Red Hat has done additional research regarding the downgrade attack in question. We have not found any clients that can be forcibly downgraded by an attacker other than clients that speak HTTPS. Due to this fact, disabling SSL 3.0 on services which are not used by HTTPS clients does not affect the level of security offered. A client that supports a higher protocol version and cannot be downgraded is not at issue as it will always use the higher protocol version.

SSL 3.0 cannot be repaired at this point because what constitutes the SSL 3.0 protocol is set in stone by its specification. However, starting in 1999, successor protocols to SSL 3.0 were developed called TLS 1.0, 1.1, and 1.2 (which is currently the most recent version). Because of the built-in protocol upgrade mechanisms, these successor protocols will be used whenever possible. In this sense, SSL 3.0 has indeed been fixed – an update to SSL 3.0 should be seen as being TLS 1.0, 1.1, and 1.2. Implementing TLS_FALLBACK_SCSV handling in servers makes sure that attackers cannot circumvent the fixes in later protocol versions.

POODLE – An SSL 3.0 Vulnerability (CVE-2014-3566)

Red Hat Product Security has been made aware of a vulnerability in the SSL 3.0 protocol, which has been assigned CVE-2014-3566. All implementations of SSL 3.0 are affected. This vulnerability allows a man-in-the-middle attacker to decrypt ciphertext using a padding oracle side-channel attack.

To mitigate this vulnerability, it is recommended that you explicitly disable SSL 3.0 in favor of TLS 1.1 or later in all affected packages.

A brief history

Transport Layer Security (TLS) and its predecessor, Secure Sockets Layer (SSL), are cryptographic protocols designed to provide communication security over networks. The SSL protocol was originally developed by Netscape.  Version 1.0 and was never publicly released; version 2.0 was released in February 1995 but contained a number of security flaws which ultimately led to the design of SSL 3.0. Over the years, several flaws were found in the design of SSL 3.0 as well. This ultimately lead to the development and widespread use of the TLS protocol.

Most TLS implementations remain backward compatible with SSL 3.0 to incorporate legacy systems and provide a smoother user experience. Many SSL clients implement a protocol downgrade “dance” to work around the server side interoperability issues. Once the connection is downgraded to SSL 3.0, RC4 or a block cipher with CBC mode is used; this is where the problem starts!

What is POODLE?

The POODLE vulnerability has two aspects. The first aspect is a weakness in the SSL 3.0 protocol, a padding oracle. An attacker can exploit this vulnerability to recover small amounts of plaintext from an encrypted SSL 3.0 connection, by issuing crafted HTTPS requests created by client-side Javascript code, for example. Multiple HTTPS requests are required for each recovered plaintext byte, and the vulnerability allows attackers to confirm if a particular byte was guessed correctly.
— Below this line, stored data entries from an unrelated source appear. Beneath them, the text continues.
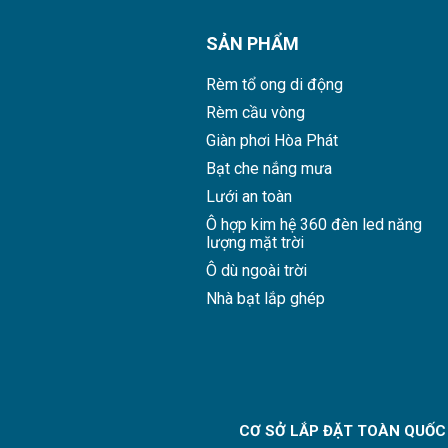
SẢN PHẨM
Rèm tổ ong di động
Rèm cầu vòng
Giàn phơi Hòa Phát
Bạt che nắng mưa
Lưới an toàn
Ô hợp kim hệ 360 đèn led năng
lượng mặt trời
Ô dù ngoài trời
Nhà bạt lắp ghép
CƠ SỞ LẮP ĐẶT TOÀN QUỐC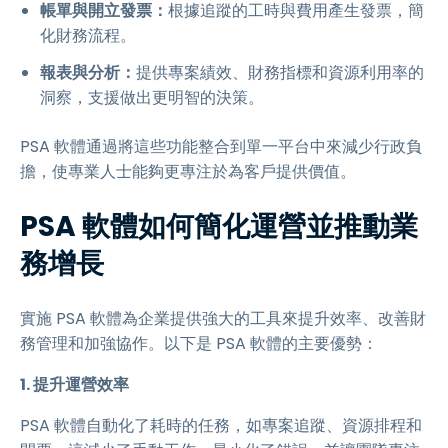
帳單與開立發票：
根據追蹤的工時與費用產生發票，簡
化財務流程。
報表與分析：
提供專案績效、財務指標和資源利用率的
洞察，支援做出更明智的決策。
PSA 軟體通過將這些功能整合到單一平台中來減少行政負
擔，使專業人士能夠更專注於為客戶提供價值。
PSA 軟體如何簡化運營並推動業
務增長
實施 PSA 軟體為企業提供強大的工具來提升效率、改善財
務管理和加強協作。以下是 PSA 軟體的主要優勢：
1. 提升運營效率
PSA 軟體自動化了耗時的任務，如專案追蹤、資源排程和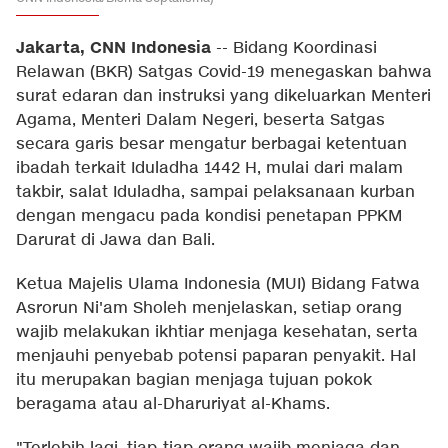
Jakarta, CNN Indonesia
--
Bidang Koordinasi
Relawan (BKR) Satgas Covid-19 menegaskan bahwa
surat edaran dan instruksi yang dikeluarkan Menteri
Agama, Menteri Dalam Negeri, beserta Satgas
secara garis besar mengatur berbagai ketentuan
ibadah terkait Iduladha 1442 H, mulai dari malam
takbir, salat Iduladha, sampai pelaksanaan kurban
dengan mengacu pada kondisi penetapan PPKM
Darurat di Jawa dan Bali.
Ketua Majelis Ulama Indonesia (MUI) Bidang Fatwa
Asrorun Ni'am Sholeh menjelaskan, setiap orang
wajib melakukan ikhtiar menjaga kesehatan, serta
menjauhi penyebab potensi paparan penyakit. Hal
itu merupakan bagian menjaga tujuan pokok
beragama atau al-Dharuriyat al-Khams.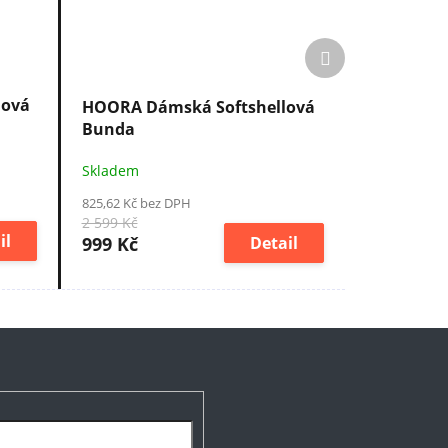
Další
produkt
lová
HOORA Dámská Softshellová
Bunda
Skladem
825,62 Kč bez DPH
2 599 Kč
il
999 Kč
Detail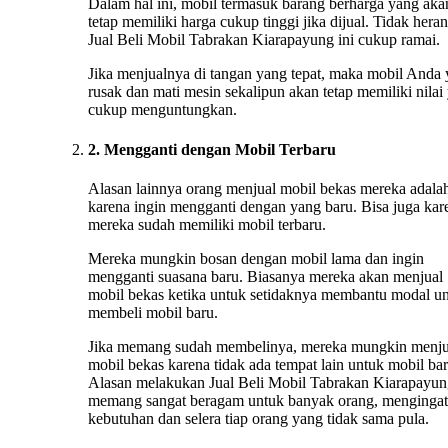
Dalam hal ini, mobil termasuk barang berharga yang aka
tetap memiliki harga cukup tinggi jika dijual. Tidak heran
Jual Beli Mobil Tabrakan Kiarapayung ini cukup ramai.
Jika menjualnya di tangan yang tepat, maka mobil Anda
rusak dan mati mesin sekalipun akan tetap memiliki nilai
cukup menguntungkan.
2. Mengganti dengan Mobil Terbaru
Alasan lainnya orang menjual mobil bekas mereka adala
karena ingin mengganti dengan yang baru. Bisa juga kar
mereka sudah memiliki mobil terbaru.
Mereka mungkin bosan dengan mobil lama dan ingin
mengganti suasana baru. Biasanya mereka akan menjual
mobil bekas ketika untuk setidaknya membantu modal u
membeli mobil baru.
Jika memang sudah membelinya, mereka mungkin menju
mobil bekas karena tidak ada tempat lain untuk mobil bar
Alasan melakukan Jual Beli Mobil Tabrakan Kiarapayu
memang sangat beragam untuk banyak orang, mengingat
kebutuhan dan selera tiap orang yang tidak sama pula.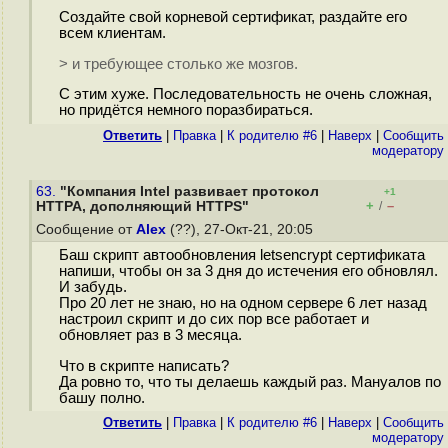
Создайте свой корневой сертификат, раздайте его
всем клиентам.
> и требующее столько же мозгов.
С этим хуже. Последовательность не очень сложная,
но придётся немного поразбираться.
Ответить
|
Правка
|
К родителю #6
|
Наверх
|
Cообщить
модератору
63.
"Компания Intel развивает протокол
+1
+
–
HTTPA, дополняющий HTTPS"
/
Сообщение от
Alex
(??), 27-Окт-21, 20:05
Баш скрипт автообновления letsencrypt сертификата
напиши, чтобы он за 3 дня до истечения его обновлял.
И забудь.
Про 20 лет не знаю, но на одном сервере 6 лет назад
настроил скрипт и до сих пор все работает и
обновляет раз в 3 месяца.
Что в скрипте написать?
Да ровно то, что ты делаешь каждый раз. Мануалов по
башу полно.
Ответить
|
Правка
|
К родителю #6
|
Наверх
|
Cообщить
модератору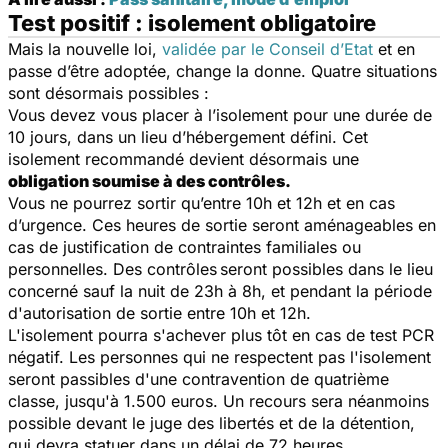
Test positif : isolement obligatoire
Mais la nouvelle loi,
validée par le Conseil d’Etat
et en
passe d’être adoptée, change la donne. Quatre situations
sont désormais possibles :
Vous devez vous placer à l’isolement pour une durée de
10 jours, dans un lieu d’hébergement défini. Cet
isolement recommandé devient désormais une
obligation soumise à des contrôles.
Vous ne pourrez sortir qu’entre 10h et 12h et en cas
d’urgence. Ces heures de sortie seront aménageables en
cas de justification de contraintes familiales ou
personnelles. Des contrôles
seront possibles dans le lieu
concerné sauf la nuit de 23h à 8h, et pendant la période
d'autorisation de sortie entre 10h et 12h.
L'isolement pourra s'achever plus tôt en cas de test PCR
négatif. Les personnes qui ne respectent pas l'isolement
seront passibles d'une contravention de quatrième
classe, jusqu'à 1.500 euros. Un recours sera néanmoins
possible devant le juge des libertés et de la détention,
qui devra statuer dans un délai de 72 heures.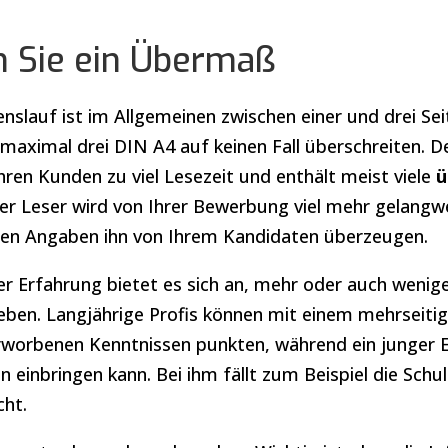
 Sie ein Übermaß
nslauf ist im Allgemeinen zwischen einer und drei Seit
maximal drei DIN A4 auf keinen Fall überschreiten. D
ren Kunden zu viel Lesezeit und enthält meist viele
ü
er Leser wird von Ihrer Bewerbung viel mehr gelangwe
anten Angaben ihn von Ihrem Kandidaten überzeugen.
r Erfahrung bietet es sich an, mehr oder auch weni
ben. Langjährige Profis können mit einem mehrseiti
 erworbenen Kenntnissen punkten, während ein junger
 einbringen kann. Bei ihm fällt zum Beispiel die Schul
cht.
This vulnerability is inherent to SSL 3.0 and unavoidable in this protocol version. The fix is to upgrade to newer versions, up to TLS 1.2 if possible.

Normally, a client and a server automatically negotiate the most recent supported protocol version of SSL/TLS. The second aspect of the POODLE vulnerability concerns this negotiation mechanism. For the protocol negotiation mechanism to work, servers must gracefully deal with a more recent protocol version offered by clients. (The connection would just use the older, server-supported version in such a scenario, not benefiting from future protocol enhancements.) However, when newer TLS versions were deployed, it was discovered that some servers just terminated the connection at the TCP layer or responded with a fatal handshake error, preventing a secure connection from being established. Clearly, this server behavior is a violation of the TLS protocol, but there were concerns that this behavior would make it impossible to deploy upgraded clients and widespread interoperability failures were feared. Consequently, browsers first try a recent TLS version, and if that fails, they attempt again with older protocol versions, until they end up at SSL 3.0, which suffers from the padding-related vulnerability described above. This behavior is sometimes called the compatibility dance. It is not part of TLS implementations such as OpenSSL, NSS, or GNUTLS; it is implemented by application code in client applications such as Firefox and Thunderbird.

Both aspects of POODLE require a man in the middle attack at the network layer. The first aspect of this flaw, the SSL 3.0 vulnerability, requires that an attacker can observe the network traffic between a client and a server and somehow trigger crafted network traffic from the client. This does not strictly require active manipulation of the network transmission, passive eavesdropping is sufficient. However, the second aspect, the forced protocol downgrade, requires active manipulation of network traffic.  As described in the POODLE paper, both aspects require the attacker to be able to observe and manipulate network traffic while it is in transit.


How are modern browsers affected by the POODLE security flaw?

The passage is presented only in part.